Tower Vision India Pvt. Ltd.
- Industry: Telecommunications
- Founded: 2006 New Delhi, India
- Headquarters: Gurugram, India
- Website: tower-vision.com

= Tower Vision =

Tower management company

Tower Vision is a tower management company offering passive infrastructure to the telecoms industry on a multi-tenancy basis. Founded in New Delhi in 2006, Tower Vision is a subsidiary of Fore Group Management & Investments Ltd. Tower Vision operates in 16 telecoms circles with 7,500+ towers.

Key board members include Steven G. Fisher from Quadrangle and Edward Sippel from TA Associates Management.

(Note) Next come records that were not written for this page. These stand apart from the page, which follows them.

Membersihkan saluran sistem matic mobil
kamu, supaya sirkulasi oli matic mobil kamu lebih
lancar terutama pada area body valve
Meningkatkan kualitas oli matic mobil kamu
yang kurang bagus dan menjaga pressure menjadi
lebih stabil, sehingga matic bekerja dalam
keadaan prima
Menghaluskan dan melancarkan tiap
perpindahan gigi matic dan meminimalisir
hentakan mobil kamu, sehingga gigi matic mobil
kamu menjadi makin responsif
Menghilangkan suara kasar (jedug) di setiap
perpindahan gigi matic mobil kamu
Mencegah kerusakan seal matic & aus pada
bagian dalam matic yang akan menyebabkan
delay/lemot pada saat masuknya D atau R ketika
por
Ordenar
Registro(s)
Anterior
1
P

In 2010, Quadrangle Capital Partners led a consortium to invest up to $300 million in Tower Vision. Other investors include the Israel-based Fore Group and Mivtach Shamir (Meir Shamir) Real Estate. In 2011, they received a $700 million acquisition offer for Tower Vision, but turned it down.

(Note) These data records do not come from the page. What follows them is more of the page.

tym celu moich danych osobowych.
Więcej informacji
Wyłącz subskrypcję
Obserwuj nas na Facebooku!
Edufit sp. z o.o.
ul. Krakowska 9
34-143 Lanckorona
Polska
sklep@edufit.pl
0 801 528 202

In 2014, RJIL, the telecom division of Reliance Industries Limited signed an agreement with Tower Vision to utilize their infrastructure for their 4G network.

In 2016, Bharti Infratel showed interest in acquiring Tower Vision India, but in January 2017, it was reported that a number of private equity firms were vying for a controlling stake in Tower Vision. Axis Capital Partners and Kotak Mahindra Capital were given the mandate to find buyers.